The only reliable way to know what a branch or loop does is to trace it the way the CPU does: follow the program counter and the variables, one step at a time. Read each snippet, predict the outcome by hand, then check yourself.

Goal

Practise the core skill of the unit: step through conditionals and loops by hand, count iterations exactly, find the off-by-one that flips a boundary, and reason about short-circuit evaluation as the chained conditional jumps it compiles to.

Snippet 1 — count the iterations

let count = 0;
let i = 1;
while (i <= 5) {   // note: <= , not <
  count++;
  i++;
}
// what is count?
Quiz

What is the final value of count?

Snippet 2 — the off-by-one boundary

const a = [10, 20, 30];   // length 3, valid indices 0,1,2
let i = 0;
while (i <= a.length) {   // <= length, not < length
  console.log(a[i]);
  i++;
}
Quiz

How many times does the loop body run, and what is the bug?

Snippet 3 — short-circuit as chained jumps

function check(user) {
  // && stops at the first falsy operand
  if (user && user.active && user.age >= 18) {
    return "allowed";
  }
  return "denied";
}
check(null);   // user is null
Quiz

check(null) returns 'denied'. Why does user.active never get evaluated, in machine-level terms?

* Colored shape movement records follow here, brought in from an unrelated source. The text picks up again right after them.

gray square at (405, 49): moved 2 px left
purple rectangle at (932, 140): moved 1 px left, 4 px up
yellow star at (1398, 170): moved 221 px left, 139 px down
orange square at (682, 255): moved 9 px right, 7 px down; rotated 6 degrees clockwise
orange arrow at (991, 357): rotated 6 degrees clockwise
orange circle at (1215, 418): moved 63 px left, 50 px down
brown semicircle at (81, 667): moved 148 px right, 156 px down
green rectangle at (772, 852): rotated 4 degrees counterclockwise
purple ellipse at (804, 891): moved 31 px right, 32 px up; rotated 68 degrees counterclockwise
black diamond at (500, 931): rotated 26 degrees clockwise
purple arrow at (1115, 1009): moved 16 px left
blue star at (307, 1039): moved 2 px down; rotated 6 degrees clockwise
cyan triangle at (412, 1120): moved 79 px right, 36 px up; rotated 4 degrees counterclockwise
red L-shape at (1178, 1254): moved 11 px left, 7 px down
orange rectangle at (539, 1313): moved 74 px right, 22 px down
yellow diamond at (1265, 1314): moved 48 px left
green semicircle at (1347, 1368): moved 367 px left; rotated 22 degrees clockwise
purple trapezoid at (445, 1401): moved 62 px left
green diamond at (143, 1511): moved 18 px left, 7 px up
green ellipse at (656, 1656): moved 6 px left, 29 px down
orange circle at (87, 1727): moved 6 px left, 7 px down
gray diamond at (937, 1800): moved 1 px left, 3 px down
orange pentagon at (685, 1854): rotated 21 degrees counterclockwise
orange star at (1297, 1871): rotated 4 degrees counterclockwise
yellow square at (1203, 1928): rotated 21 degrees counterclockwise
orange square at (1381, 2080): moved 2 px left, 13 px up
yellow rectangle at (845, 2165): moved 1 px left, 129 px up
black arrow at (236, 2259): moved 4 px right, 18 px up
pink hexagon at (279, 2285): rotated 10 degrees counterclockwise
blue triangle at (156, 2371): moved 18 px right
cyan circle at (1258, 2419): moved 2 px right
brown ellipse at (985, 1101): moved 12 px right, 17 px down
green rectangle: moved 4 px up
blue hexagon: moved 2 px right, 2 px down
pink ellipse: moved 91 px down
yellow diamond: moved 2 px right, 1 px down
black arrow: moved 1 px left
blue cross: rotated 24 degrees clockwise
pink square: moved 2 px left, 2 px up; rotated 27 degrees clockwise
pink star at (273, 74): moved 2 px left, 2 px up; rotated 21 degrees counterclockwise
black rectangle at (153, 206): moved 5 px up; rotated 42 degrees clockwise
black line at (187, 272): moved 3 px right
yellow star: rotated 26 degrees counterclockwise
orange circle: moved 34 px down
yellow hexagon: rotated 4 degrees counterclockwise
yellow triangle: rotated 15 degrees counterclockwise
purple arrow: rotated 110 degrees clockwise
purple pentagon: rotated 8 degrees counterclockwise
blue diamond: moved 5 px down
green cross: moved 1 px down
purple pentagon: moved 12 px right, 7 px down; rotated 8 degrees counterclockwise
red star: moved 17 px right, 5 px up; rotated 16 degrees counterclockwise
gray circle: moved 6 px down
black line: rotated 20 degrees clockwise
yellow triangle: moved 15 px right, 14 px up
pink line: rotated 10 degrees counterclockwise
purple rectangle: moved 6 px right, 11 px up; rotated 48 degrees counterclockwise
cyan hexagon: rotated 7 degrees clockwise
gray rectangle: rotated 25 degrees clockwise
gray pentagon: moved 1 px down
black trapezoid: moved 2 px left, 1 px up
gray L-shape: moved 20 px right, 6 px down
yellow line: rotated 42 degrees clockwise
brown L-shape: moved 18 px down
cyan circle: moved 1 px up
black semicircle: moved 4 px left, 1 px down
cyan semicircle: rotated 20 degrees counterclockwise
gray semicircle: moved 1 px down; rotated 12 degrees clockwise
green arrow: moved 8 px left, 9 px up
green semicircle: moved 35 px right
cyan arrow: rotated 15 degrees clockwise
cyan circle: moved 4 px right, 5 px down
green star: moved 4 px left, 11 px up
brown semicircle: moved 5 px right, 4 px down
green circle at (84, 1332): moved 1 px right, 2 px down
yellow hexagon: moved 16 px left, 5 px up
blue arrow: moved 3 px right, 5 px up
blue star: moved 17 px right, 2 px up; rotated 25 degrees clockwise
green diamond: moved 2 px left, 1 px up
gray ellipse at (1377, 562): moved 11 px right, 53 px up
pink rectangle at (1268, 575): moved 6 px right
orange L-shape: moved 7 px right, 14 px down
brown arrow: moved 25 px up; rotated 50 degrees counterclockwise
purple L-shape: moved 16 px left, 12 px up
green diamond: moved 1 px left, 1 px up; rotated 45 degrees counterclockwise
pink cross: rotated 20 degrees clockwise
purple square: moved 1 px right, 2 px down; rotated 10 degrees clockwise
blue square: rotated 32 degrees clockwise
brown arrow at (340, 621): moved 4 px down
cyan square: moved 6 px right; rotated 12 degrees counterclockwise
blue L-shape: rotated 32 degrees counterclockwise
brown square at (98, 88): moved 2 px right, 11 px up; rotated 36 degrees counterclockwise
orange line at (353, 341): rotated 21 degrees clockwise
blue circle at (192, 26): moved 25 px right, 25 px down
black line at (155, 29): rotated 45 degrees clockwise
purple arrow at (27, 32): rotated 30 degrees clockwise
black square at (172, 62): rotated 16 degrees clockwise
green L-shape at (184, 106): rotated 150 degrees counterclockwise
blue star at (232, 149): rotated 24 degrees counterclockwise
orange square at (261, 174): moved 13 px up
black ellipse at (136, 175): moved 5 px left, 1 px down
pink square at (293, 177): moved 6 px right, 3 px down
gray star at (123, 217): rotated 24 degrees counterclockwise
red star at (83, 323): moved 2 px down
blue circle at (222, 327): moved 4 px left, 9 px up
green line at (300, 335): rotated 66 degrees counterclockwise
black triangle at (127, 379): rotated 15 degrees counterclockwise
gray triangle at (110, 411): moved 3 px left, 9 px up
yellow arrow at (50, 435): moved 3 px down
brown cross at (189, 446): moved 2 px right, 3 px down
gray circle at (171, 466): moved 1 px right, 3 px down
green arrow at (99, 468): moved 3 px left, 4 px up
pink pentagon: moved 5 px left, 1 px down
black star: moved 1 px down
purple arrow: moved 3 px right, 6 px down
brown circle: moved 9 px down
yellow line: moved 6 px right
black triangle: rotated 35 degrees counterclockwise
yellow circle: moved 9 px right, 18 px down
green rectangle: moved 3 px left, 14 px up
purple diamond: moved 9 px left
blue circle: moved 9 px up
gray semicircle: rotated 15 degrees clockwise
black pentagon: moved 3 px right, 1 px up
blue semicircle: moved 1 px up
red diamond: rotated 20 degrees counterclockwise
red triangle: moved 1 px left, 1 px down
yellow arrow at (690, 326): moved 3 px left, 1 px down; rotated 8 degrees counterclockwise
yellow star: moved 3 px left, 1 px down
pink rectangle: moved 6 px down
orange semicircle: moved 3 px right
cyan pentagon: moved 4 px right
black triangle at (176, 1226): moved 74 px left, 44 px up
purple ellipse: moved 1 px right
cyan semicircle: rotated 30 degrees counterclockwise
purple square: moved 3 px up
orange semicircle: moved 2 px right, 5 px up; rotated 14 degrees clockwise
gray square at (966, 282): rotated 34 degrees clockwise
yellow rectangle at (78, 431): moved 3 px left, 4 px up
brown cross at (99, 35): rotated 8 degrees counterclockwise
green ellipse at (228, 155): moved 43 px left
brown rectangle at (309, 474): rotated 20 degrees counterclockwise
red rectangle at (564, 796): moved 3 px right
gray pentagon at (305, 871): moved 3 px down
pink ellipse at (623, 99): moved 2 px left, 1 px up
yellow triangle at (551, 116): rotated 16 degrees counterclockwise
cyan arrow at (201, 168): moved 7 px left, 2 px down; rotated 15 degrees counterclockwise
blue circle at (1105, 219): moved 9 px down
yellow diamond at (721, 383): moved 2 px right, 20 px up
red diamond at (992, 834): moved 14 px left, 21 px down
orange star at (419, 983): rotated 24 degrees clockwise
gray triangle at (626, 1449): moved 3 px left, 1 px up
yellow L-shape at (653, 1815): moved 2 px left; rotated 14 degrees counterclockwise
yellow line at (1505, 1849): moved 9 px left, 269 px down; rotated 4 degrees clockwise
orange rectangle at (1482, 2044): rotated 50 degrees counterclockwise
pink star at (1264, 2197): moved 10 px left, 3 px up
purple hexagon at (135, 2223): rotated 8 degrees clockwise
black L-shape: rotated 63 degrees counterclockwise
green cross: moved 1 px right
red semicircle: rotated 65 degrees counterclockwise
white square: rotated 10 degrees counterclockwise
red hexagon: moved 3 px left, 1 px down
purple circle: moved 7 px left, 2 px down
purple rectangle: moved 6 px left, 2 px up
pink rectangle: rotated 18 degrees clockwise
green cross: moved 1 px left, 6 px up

Snippet 4 — nested loop and conditional

let sum = 0;
for (let i = 0; i < 3; i++) {     // outer: i = 0,1,2
  for (let j = 0; j < 3; j++) {   // inner: j = 0,1,2
    if (i === j) {                // only the diagonal
      sum += 1;
    }
  }
}
// what is sum?
Quiz

What is the final value of sum?

Recap

Tracing by hand is the whole skill. A loop’s count is exactly how many times its test stays true — and the boundary operator (&lt; vs &lt;=) is where off-by-one bugs live, here reading one element past the end of a 3-element array. Short-circuit && compiles to chained conditional jumps that bail to the false path the moment an operand is falsy, which is why later operands are never even read (and why a null check guards the reads after it). Nested loops multiply iteration counts, but a guarding if still only fires when its own condition holds. When in doubt, walk the program counter and the variables one step at a time.